Visual Haystacks: A Vision-Centric Needle-In-A-Haystack Benchmark

Authors: Tsung-Han Wu, Giscard Biamby, Jerome Quenum, Ritwik Gupta, Joseph E Gonzalez, trevor darrell, David Chan

ICLR 2025 | Venue PDF | Archive PDF | Plain Text | LLM Run Details

Reproducibility Variable Result LLM Response
Research Type Experimental We comprehensively evaluate both open-source and proprietary models on VHs, and demonstrate that these models struggle when reasoning across potentially unrelated images, perform poorly on cross-image reasoning, as well as exhibit biases based on the placement of key information within the context window.
Researcher Affiliation Academia University of California, Berkeley
Pseudocode No The paper describes methods and architectural components like MIRAGE (Figure 5) and its training procedure, but does not present any explicit pseudocode blocks or algorithms.
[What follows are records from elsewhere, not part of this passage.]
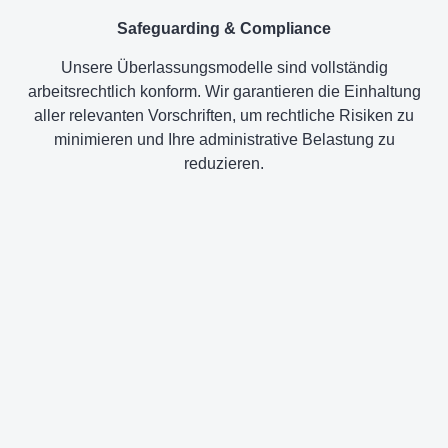
Safeguarding & Compliance
Unsere Überlassungsmodelle sind vollständig
arbeitsrechtlich konform. Wir garantieren die Einhaltung
aller relevanten Vorschriften, um rechtliche Risiken zu
minimieren und Ihre administrative Belastung zu
reduzieren.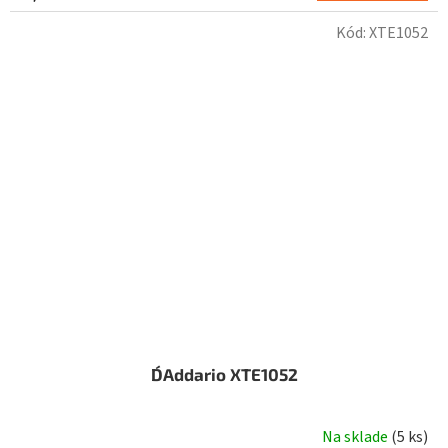
Kód:
XTE1052
D´Addario XTE1052
Na sklade
(
5 ks
)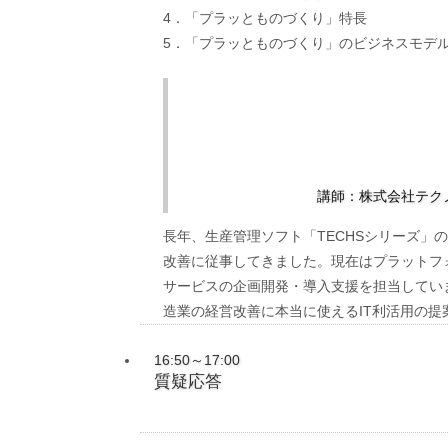
4．「プラッとものづくり」特長
5．「プラッとものづくり」のビジネスモデ
講師：株式会社テク
長年、生産管理ソフト「TECHSシリーズ」
改善に従事してきました。現在はプラットフ
サービスの企画開発・導入支援を担当してい
造業の経営改善に本当に使えるIT利活用の提
16:50～17:00
質疑応答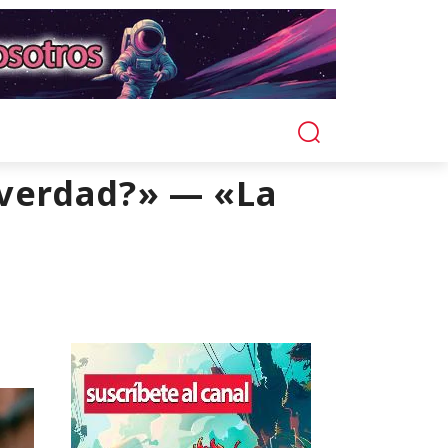
a verdad?» — «La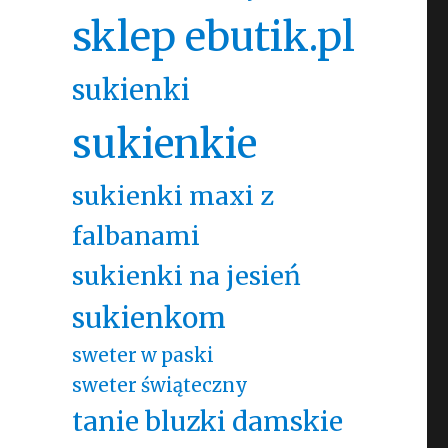
sklep ebutik.pl
sukienki
sukienkie
sukienki maxi z
falbanami
sukienki na jesień
sukienkom
sweter w paski
sweter świąteczny
tanie bluzki damskie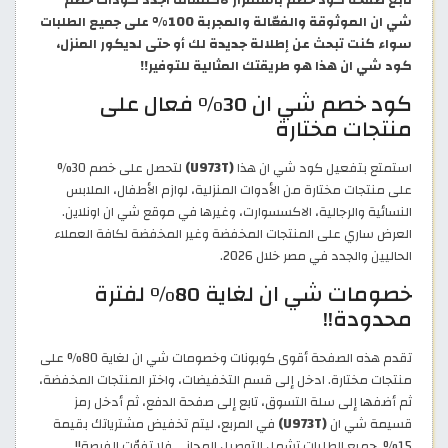
تابع صفحة كود خصم باستمرار لاكتشاف أجدد كودات خصم
شي ان الموثوقة والفعّالة والمجربة 100% على جميع الطلبات
سواء كنت تبحث عن إطلالة جديدة لك أو حتى لديكور المنزل،
كود شي ان هذا هو طريقتك المثالية للتوفير!!
كود خصم شي ان 30% فعال على
منتجات مختارة
استمتع بتفعيل كود شي ان هذا
(U973T)
لتحصل على خصم 30%
على منتجات مختارة من الأدوات المنزلية، لوازم الأطفال، الملابس
النسائية والرجالية، الاكسسوارت، وغيرها في موقع شي ان اونلاين.
العرض ساري على المنتجات المخفضة وغير المخفضة لكافة العملاء
الحاليين والجدد في مصر خلال 2026.
خصومات شي ان لغاية 80% لفترة
محدودة!!
تقدم هذه الصفحة أقوى كوبونات وخصومات شي ان لغاية 80% على
منتجات مختارة. ادخل إلى قسم التخفيضات، واختر المنتجات المخفضة،
ثم أضفها إلى سلة التسوق، تابع إلى صفحة الدفع، ثم أدخل رمز
قسيمة شي ان
(U973T)
في المربع، ليتم تخفيض مشترياتك بقيمة
15%. جميع الطلبات تشمل التوصيل المجاني فلا تفوّت الفرصة!!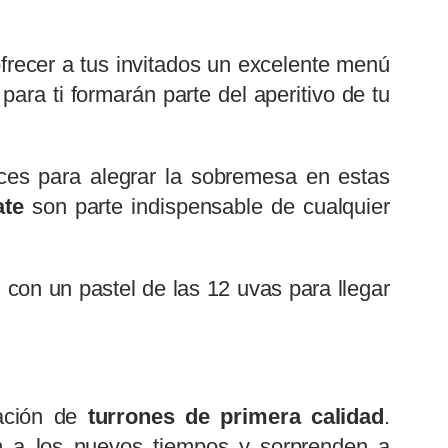
ofrecer a tus invitados un excelente menú
ra ti formarán parte del aperitivo de tu
lces para alegrar la sobremesa en estas
ate
son parte indispensable de cualquier
con un pastel de las 12 uvas para llegar
ración de
turrones de primera calidad
.
n a los nuevos tiempos y sorprenden a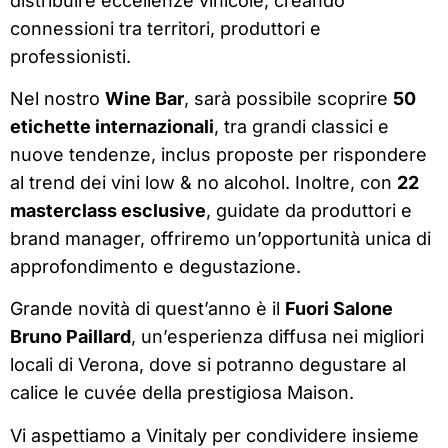
distribuire eccellenze vinicole, creando
connessioni tra territori, produttori e
professionisti.
Nel nostro
Wine Bar
, sarà possibile scoprire
50
etichette internazionali
, tra grandi classici e
nuove tendenze, inclus proposte per rispondere
al trend dei vini low & no alcohol. Inoltre, con
22
masterclass esclusive
, guidate da produttori e
brand manager, offriremo un’opportunità unica di
approfondimento e degustazione.
Grande novità di quest’anno è il
Fuori Salone
Bruno Paillard
, un’esperienza diffusa nei migliori
locali di Verona, dove si potranno degustare al
calice le cuvée della prestigiosa Maison.
Vi aspettiamo a Vinitaly per condividere insieme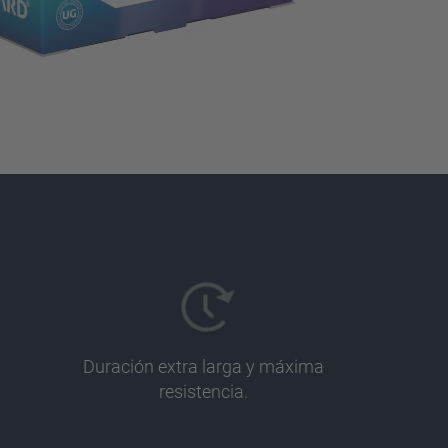
Duración extra larga y máxima
resistencia.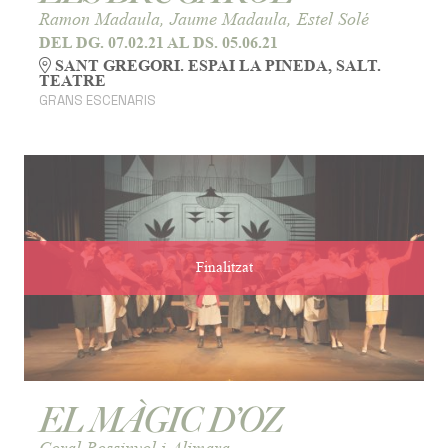
Ramon Madaula, Jaume Madaula, Estel Solé
DEL DG. 07.02.21
AL DS. 05.06.21
SANT GREGORI. ESPAI LA PINEDA, SALT.
TEATRE
GRANS ESCENARIS
Finalitzat
EL MÀGIC D’OZ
Open Source Code Yes Our dataset, model, and code are available at: https://visual-haystacks.github.io. ... Code for MIRAGE is made publicly available under the MIT license at https://github.com/visual-haystacks/mirage, ... Code for the VHs benchmark is made publicly available under the MIT license at https://github.com/visual-haystacks/vhs_benchmark
Open Datasets Yes Our dataset, model, and code are available at: https://visual-haystacks.github.io. ... We construct the VHs dataset from the COCO dataset (Lin et al., 2014) ... We first included all publicly available MIQA training sets, including Ret VQA (Penamakuri et al., 2023), Slide VQA (Tanaka et al., 2023), and Web QA (Chang et al., 2022).
Dataset Splits No VHs consists of 1000 question-answer pairs for both singleand multi-needle settings, with an explicit small subset VHssmall consisting of 100 questions... We conducted experiments using the full VHs dataset where the haystack size was 100 images or fewer, and switched to the VHssmall subset with larger haystacks to mitigate computational costs.
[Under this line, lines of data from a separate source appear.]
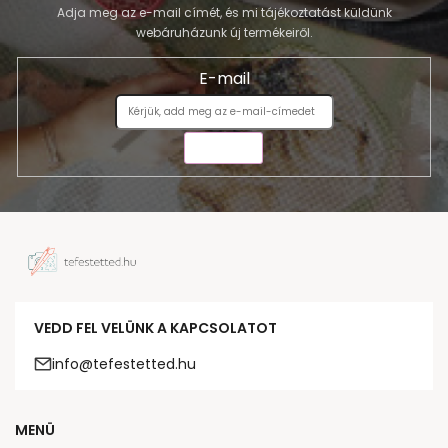
Adja meg az e-mail címét, és mi tájékoztatást küldünk
webáruházunk új termékeiről.
E-mail
KÜLDÉS
VEDD FEL VELÜNK A KAPCSOLATOT
info@tefestetted.hu
MENÜ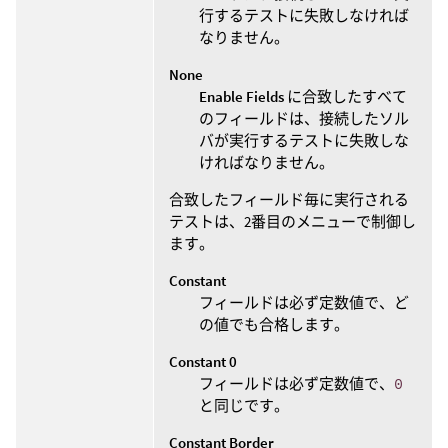
行するテストに失敗しなければ
なりません。
None
Enable Fields
に合致したすべて
のフィールドは、接続したソル
バが実行するテストに失敗しな
ければなりません。
合致したフィールド毎に実行される
テストは、2番目のメニューで制御し
ます。
Constant
フィールドは必ず定数値で、ど
の値でも合格します。
Constant 0
フィールドは必ず定数値で、
0
と同じです。
Constant Border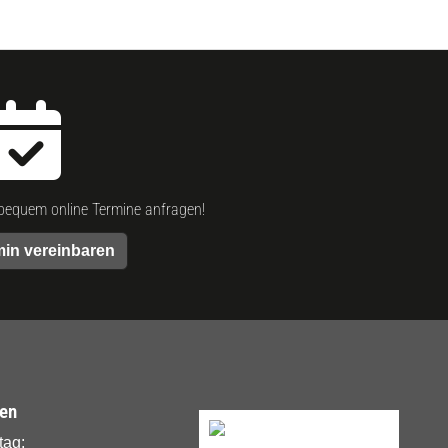
bequem online Termine anfragen!
min vereinbaren
ten
tag: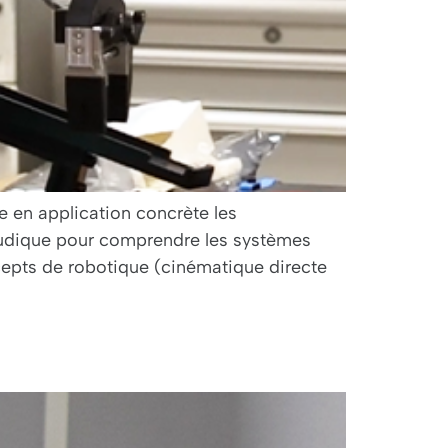
e en application concrète les
 ludique pour comprendre les systèmes
epts de robotique (cinématique directe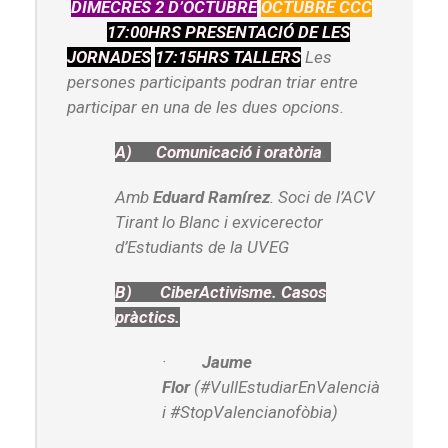
DIMECRES 2 D’OCTUBRE
OCTUBRE CCC
17:00HRS PRESENTACIÓ DE LES
JORNADES
17:15HRS TALLERS
Les
persones participants podran triar entre
participar en una de les dues opcions.
A)
Comunicació i oratòria
.
Amb
Eduard Ramírez
. Soci de l’ACV
Tirant lo Blanc i exvicerector
d’Estudiants de la UVEG
B)
CiberActivisme. Casos
pràctics.
·
Jaume
Flor
(#VullEstudiarEnValencià
i #StopValencianofòbia)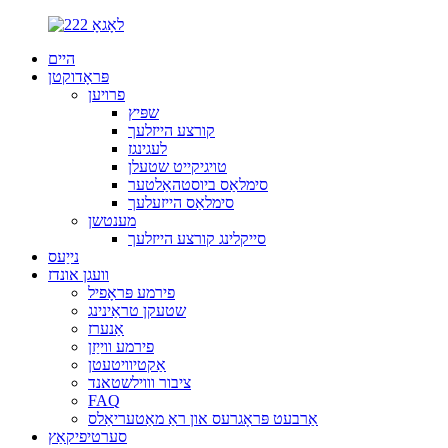
היים
פּראָדוקטן
פרויען
שפּיץ
קורצע הייזלעך
לעגינגז
טויגיקייט שטעלן
סימלאַס ביוסטהאַלטער
סימלאַס הייזעלעך
מענטשן
סייקלינג קורצע הייזלעך
נייַעס
וועגן אונדז
פירמע פּראָפיל
שטעקן טראַינינג
אַנערז
פירמע ווייַזן
אַקטיוויטעטן
ציבור וווילשטאנד
FAQ
אַרבעט פּראָגרעס און ראַ מאַטעריאַלס
סערטיפיקאַץ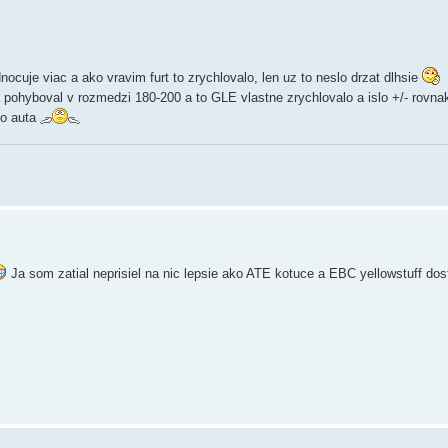
uje viac a ako vravim furt to zrychlovalo, len uz to neslo drzat dlhsie
sa pohyboval v rozmedzi 180-200 a to GLE vlastne zrychlovalo a islo +/- rovn
ho auta
Ja som zatial neprisiel na nic lepsie ako ATE kotuce a EBC yellowstuff dos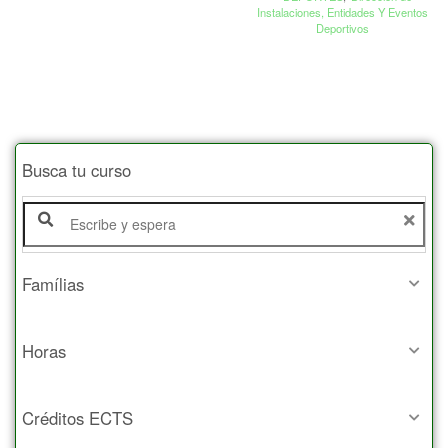
Instalaciones, Entidades Y Eventos
Deportivos
Busca tu curso
Famílias
Horas
Créditos ECTS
Hardware Specification Yes processes up to 10k images on a single 40G A100 GPU ... Phi-3 theoretically offers a higher context capacity, it exhausted the memory of four 40GB A100 GPUs when processing 100 images. ... The instruction tuning was completed in two days using 16 A100 GPUs
Software Dependencies No The paper mentions specific LMM models and components used (e.g., LLa VA-v1.5-7B, Llama-v3.1-8B, Q-Former, CLIP, OWLv2) and provides Hugging Face links for some open-source models, but it does not specify versions for general ancillary software dependencies like programming languages (e.g., Python), deep learning frameworks (e.g., PyTorch, TensorFlow), or CUDA versions.
Experiment Setup Yes The instruction tuning was completed in two days using 16 A100 GPUs, with the first 60% of the training focused on passing only relevant images to the LLM. In the remaining 40%, several distractor images were added to improve robustness, following recommendations from (Zhang et al., 2024). ... we co-trained the retriever using the binary cross-entropy loss, assigning a higher weight (5.0) to positive samples to address data imbalance and prioritize recall.